Transcribed page contents:

%%

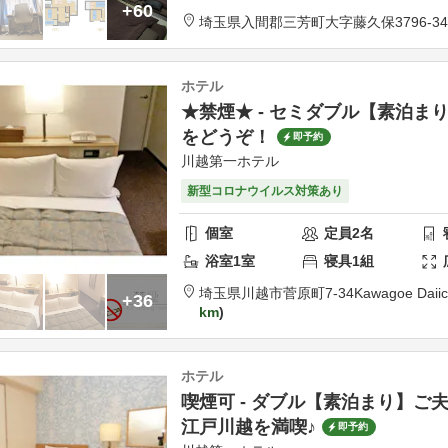
+60
埼玉県
入間郡
三芳町大字藤久保3796-34
ホテル
★禁煙★ - セミダブル【素泊ま
をどうぞ！
即予約
川越第一ホテル
新型コロナウイルス対策あり
個室
定員
2
名
浴室
1
室
寝具
1
組
埼玉県
川越市
菅原町7-34
Kawagoe Daiic
+36
km
ホテル
喫煙可 - ダブル【素泊まり】ご
江戸川越を満喫♪
即予約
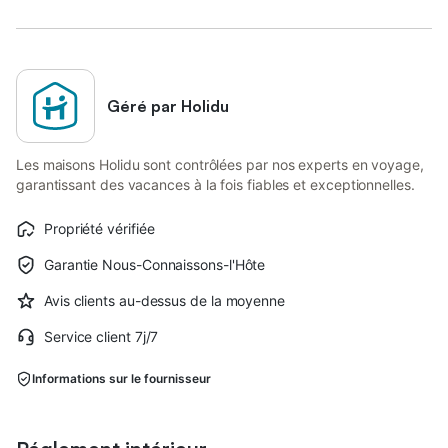
Géré par Holidu
Les maisons Holidu sont contrôlées par nos experts en voyage,
garantissant des vacances à la fois fiables et exceptionnelles.
Propriété vérifiée
Garantie Nous-Connaissons-l'Hôte
Avis clients au-dessus de la moyenne
Service client 7j/7
Informations sur le fournisseur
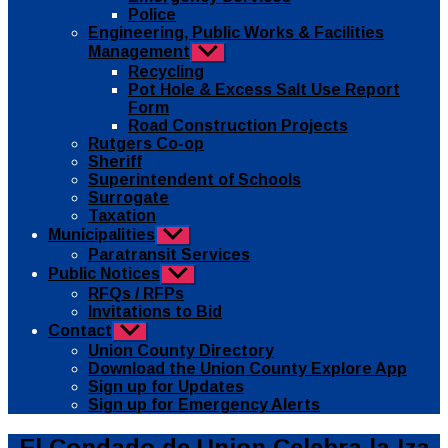
Police
Engineering, Public Works & Facilities
Management
Show
sub
Recycling
menu
Pot Hole & Excess Salt Use Report
Form
Road Construction Projects
Rutgers Co-op
Sheriff
Superintendent of Schools
Surrogate
Taxation
Municipalities
Show
sub
Paratransit Services
menu
Public Notices
Show
sub
RFQs / RFPs
menu
Invitations to Bid
Contact
Show
sub
Union County Directory
menu
Download the Union County Explore App
Sign up for Updates
Sign up for Emergency Alerts
Categories
spanish-
El Condado de Union Celebra la Iza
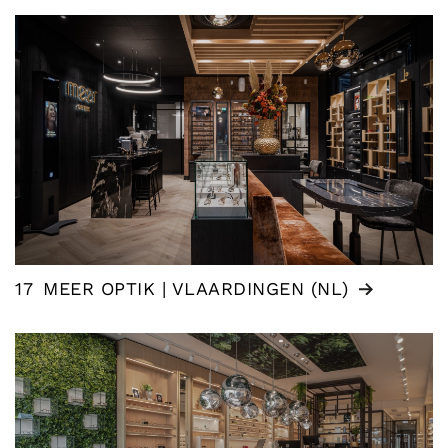
17
MEER OPTIK | VLAARDINGEN (NL)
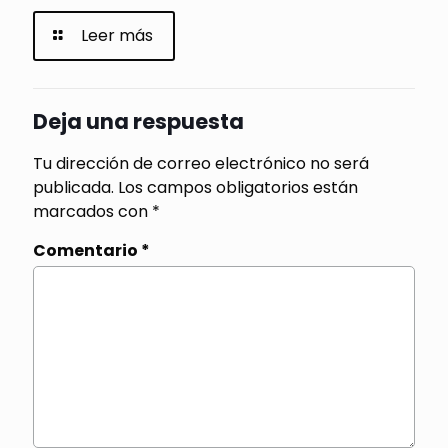
Leer más
Deja una respuesta
Tu dirección de correo electrónico no será
publicada.
Los campos obligatorios están
marcados con
*
Comentario
*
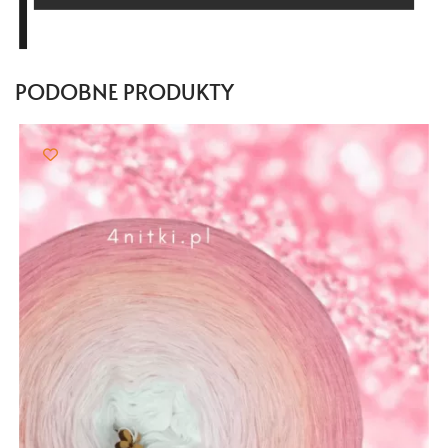
do
103,00 zł
PODOBNE PRODUKTY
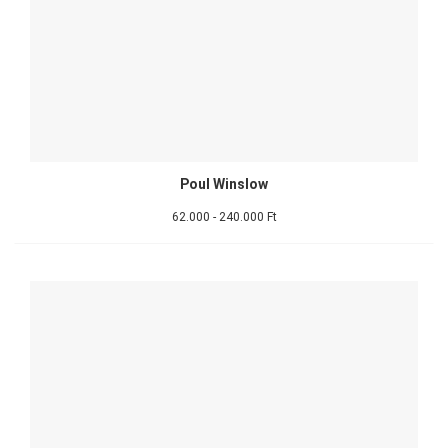
Poul Winslow
62.000 - 240.000 Ft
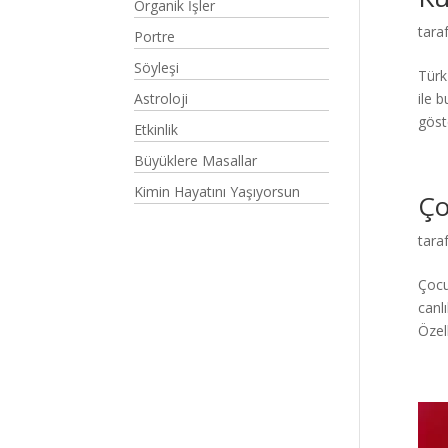
Organik İşler
tara
Portre
Söyleşi
Türk
Astroloji
ile 
göste
Etkinlik
Büyüklere Masallar
Kimin Hayatını Yaşıyorsun
Ço
tara
Çocu
canl
Özel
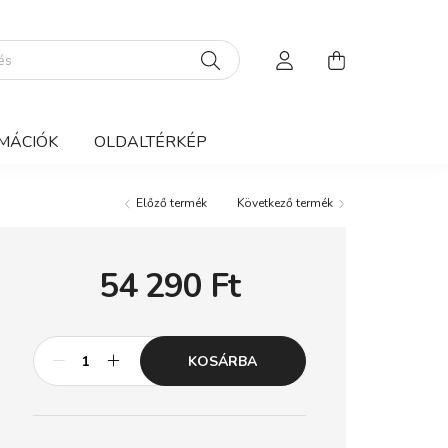
MÁCIÓK
OLDALTÉRKÉP
Előző termék
Következő termék
54 290
Ft
KOSÁRBA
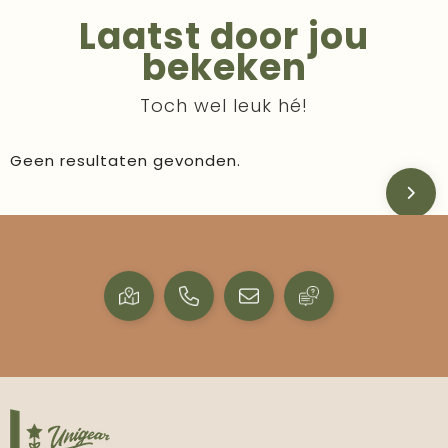
Laatst door jou
bekeken
Toch wel leuk hé!
Geen resultaten gevonden.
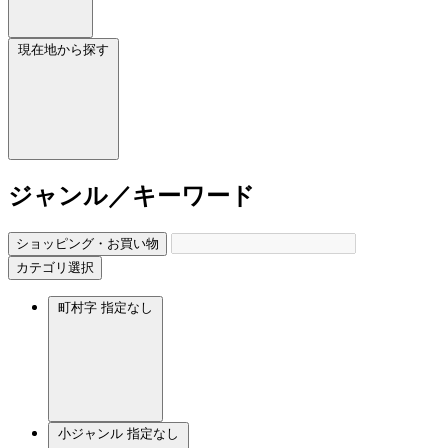
現在地から探す
ジャンル／キーワード
ショッピング・お買い物
カテゴリ選択
町村字
指定なし
小ジャンル
指定なし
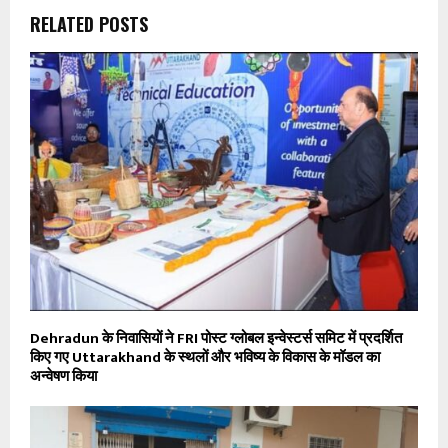
RELATED POSTS
Dehradun के निवासियों ने FRI पोस्ट ग्लोबल इन्वेस्टर्स समिट में प्रदर्शित
किए गए Uttarakhand के स्थलों और भविष्य के विकास के मॉडल का
अन्वेषण किया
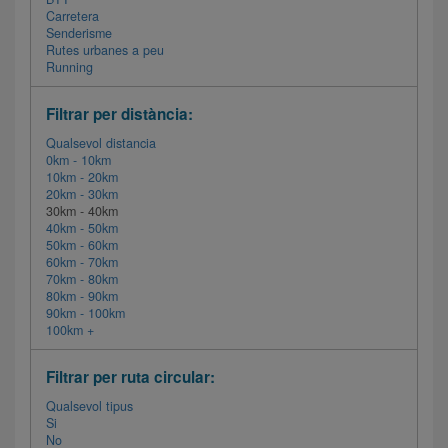
Carretera
Senderisme
Rutes urbanes a peu
Running
Filtrar per distància:
Qualsevol distancia
0km - 10km
10km - 20km
20km - 30km
30km - 40km
40km - 50km
50km - 60km
60km - 70km
70km - 80km
80km - 90km
90km - 100km
100km +
Filtrar per ruta circular:
Qualsevol tipus
Si
No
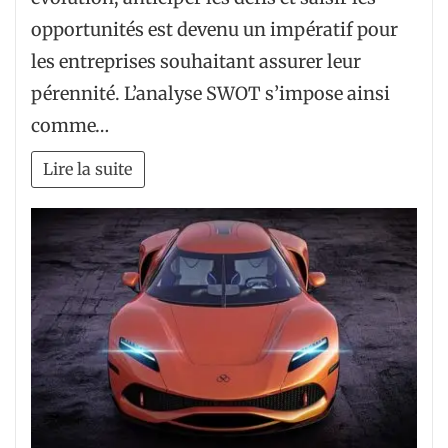
opportunités est devenu un impératif pour
les entreprises souhaitant assurer leur
pérennité. L’analyse SWOT s’impose ainsi
comme…
Lire la suite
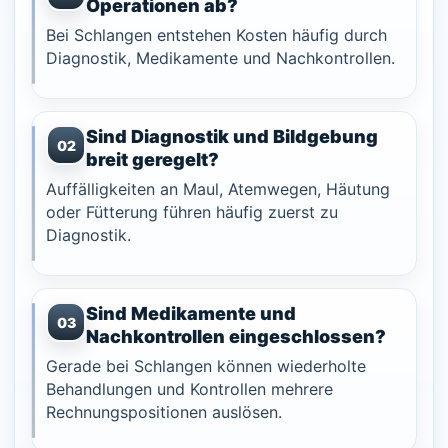
Operationen ab?
Bei Schlangen entstehen Kosten häufig durch
Diagnostik, Medikamente und Nachkontrollen.
Sind Diagnostik und Bildgebung
02
breit geregelt?
Auffälligkeiten an Maul, Atemwegen, Häutung
oder Fütterung führen häufig zuerst zu
Diagnostik.
Sind Medikamente und
03
Nachkontrollen eingeschlossen?
Gerade bei Schlangen können wiederholte
Behandlungen und Kontrollen mehrere
Rechnungspositionen auslösen.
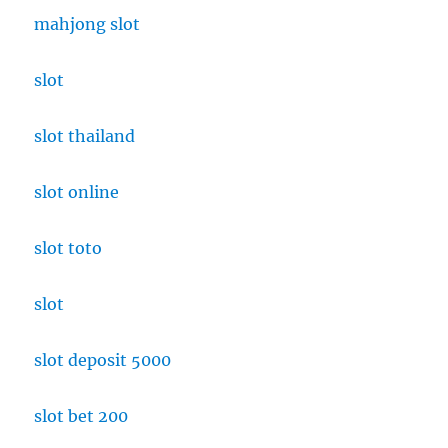
mahjong slot
slot
slot thailand
slot online
slot toto
slot
slot deposit 5000
slot bet 200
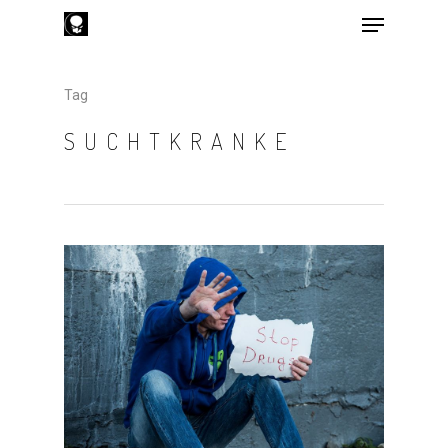
Tag
Hit enter to search or ESC to close
SUCHTKRANKE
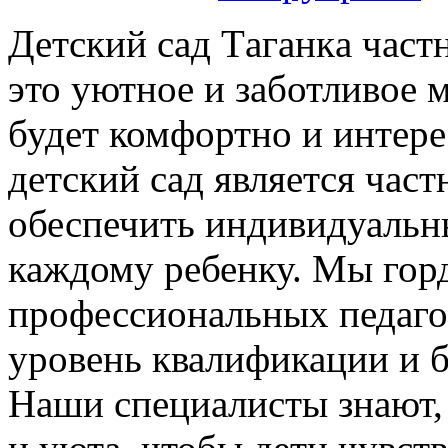
Дeтский сaд Тaгaнкa чaст
это уютное и заботливое 
будет комфортно и интер
детский сад является част
обеспечить индивидуальн
каждому ребенку. Мы гор
профессиональных педаго
уровень квалификации и 
Наши специалисты знают, 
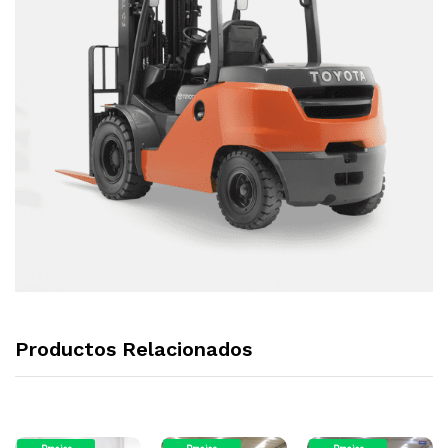
Productos Relacionados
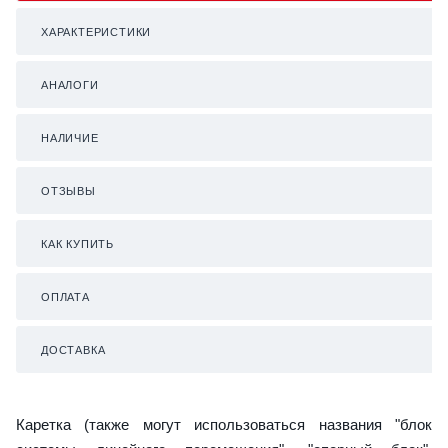
ХАРАКТЕРИСТИКИ
АНАЛОГИ
НАЛИЧИЕ
ОТЗЫВЫ
КАК КУПИТЬ
ОПЛАТА
ДОСТАВКА
Каретка (также могут использоваться названия "блок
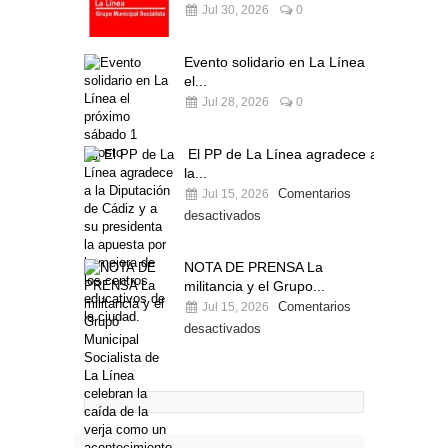
Jul 30, 2026
0
Evento solidario en La Línea
el...
Jul 28, 2026
0
El PP de La Línea agradece a
la...
Comentarios
Jul 15, 2026
desactivados
NOTA DE PRENSA La
militancia y el Grupo...
Comentarios
Jul 15, 2026
desactivados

%%

### Required action
Leave out the images and repeat the rest of the data word for word.

### Expected answer
+60
埼玉県
入間郡
三芳町大字藤久保3796-34
ホテル
★禁煙★ - セミダブル【素泊ま
をどうぞ！
即予約
川越第一ホテル
新型コロナウイルス対策あり
個室
定員
2
名
浴室
1
室
寝具
1
組
埼玉県
川越市
菅原町7-34
Kawagoe Daiic
+36
km
ホテル
喫煙可 - ダブル【素泊まり】ご
江戸川越を満喫♪
即予約
Géré par Holidu
Les maisons Holidu sont contrôlées par nos experts en voyage,
garantissant des vacances à la fois fiables et exceptionnelles.
Propriété vérifiée
Garantie Nous-Connaissons-l'Hôte
Avis clients au-dessus de la moyenne
Service client 7j/7
Informations sur le fournisseur
Police
Engineering, Public Works & Facilities
Management
Show
sub
Recycling
menu
Pot Hole & Excess Salt Use Report
Form
Road Construction Projects
Rutgers Co-op
Sheriff
Superintendent of Schools
Surrogate
Taxation
Municipalities
Show
sub
Paratransit Services
menu
Public Notices
Show
sub
RFQs / RFPs
menu
Invitations to Bid
Contact
Show
sub
Union County Directory
menu
Download the Union County Explore App
Sign up for Updates
Sign up for Emergency Alerts
Categories
spanish-
El Condado de Union Celebra la Iza
17
MEER OPTIK | VLAARDINGEN (NL)
Leer más
Deja una respuesta
Tu dirección de correo electrónico no será
publicada.
Los campos obligatorios están
marcados con
*
Comentario
*
do
103,00 zł
PODOBNE PRODUKTY
Poul Winslow
62.000 - 240.000 Ft
Organik İşler
tara
Portre
Söyleşi
Türk
Astroloji
ile 
göste
Etkinlik
Büyüklere Masallar
Kimin Hayatını Yaşıyorsun
Ço
tara
Çocu
canl
Özel
MÁCIÓK
OLDALTÉRKÉP
Előző termék
Következő termék
54 290
Ft
KOSÁRBA
Laatst door jou
bekeken
Toch wel leuk hé!
Geen resultaten gevonden.
現在地から探す
ジャンル／キーワード
ショッピング・お買い物
カテゴリ選択
町村字
指定なし
小ジャンル
指定なし
RELATED POSTS
Dehradun के निवासियों ने FRI पोस्ट ग्लोबल इन्वेस्टर्स समिट में प्रदर्शित
किए गए Uttarakhand के स्थलों और भविष्य के विकास के मॉडल का
अन्वेषण किया
Carretera
Senderisme
Rutes urbanes a peu
Running
Filtrar per distància:
Qualsevol distancia
0km - 10km
10km - 20km
20km - 30km
30km - 40km
40km - 50km
50km - 60km
60km - 70km
70km - 80km
80km - 90km
90km - 100km
100km +
Filtrar per ruta circular:
Qualsevol tipus
Si
No
opportunités est devenu un impératif pour
les entreprises souhaitant assurer leur
pérennité. L’analyse SWOT s’impose ainsi
comme…
Lire la suite
Operationen ab?
Bei Schlangen entstehen Kosten häufig durch
Diagnostik, Medikamente und Nachkontrollen.
Sind Diagnostik und Bildgebung
02
breit geregelt?
Auffälligkeiten an Maul, Atemwegen, Häutung
oder Fütterung führen häufig zuerst zu
Diagnostik.
Sind Medikamente und
03
Nachkontrollen eingeschlossen?
Gerade bei Schlangen können wiederholte
Behandlungen und Kontrollen mehrere
Rechnungspositionen auslösen.
mahjong slot
slot
slot thailand
slot online
slot toto
slot
slot deposit 5000
slot bet 200
Tag
Hit enter to search or ESC to close
SUCHTKRANKE
Дeтский сaд Тaгaнкa чaст
это уютное и заботливое 
будет комфортно и интер
детский сад является част
обеспечить индивидуальн
каждому ребенку. Мы гор
профессиональных педаго
уровень квалификации и 
Наши специалисты знают, 
Productos Relacionados
ХАРАКТЕРИСТИКИ
АНАЛОГИ
НАЛИЧИЕ
ОТЗЫВЫ
КАК КУПИТЬ
ОПЛАТА
ДОСТАВКА
Каретка (также могут использоваться названия "блок
Jul 30, 2026
0
Evento solidario en La Línea
el...
Jul 28, 2026
0
El PP de La Línea agradece a
la...
Comentarios
Jul 15, 2026
desactivados
NOTA DE PRENSA La
militancia y el Grupo...
Comentarios
Jul 15, 2026
desactivados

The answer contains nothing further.